PROBLEM STATEMENT: Below are the records. Count the lines containing the string "polémicas", and reply with the number alone.

DATA FOR PROCESSING:
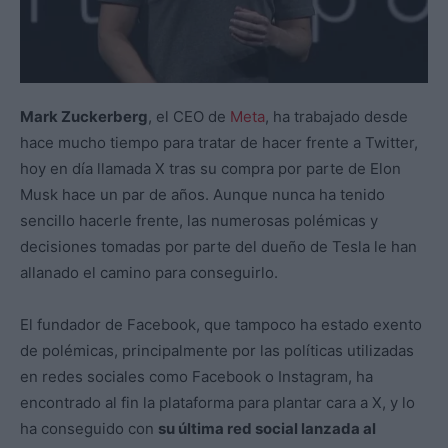
Mark Zuckerberg
, el CEO de
Meta
, ha trabajado desde
hace mucho tiempo para tratar de hacer frente a Twitter,
hoy en día llamada X tras su compra por parte de Elon
Musk hace un par de años. Aunque nunca ha tenido
sencillo hacerle frente, las numerosas polémicas y
decisiones tomadas por parte del dueño de Tesla le han
allanado el camino para conseguirlo.
El fundador de Facebook, que tampoco ha estado exento
de polémicas, principalmente por las políticas utilizadas
en redes sociales como Facebook o Instagram, ha
encontrado al fin la plataforma para plantar cara a X, y lo
ha conseguido con
su última red social lanzada al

RESPONSE AREA: 2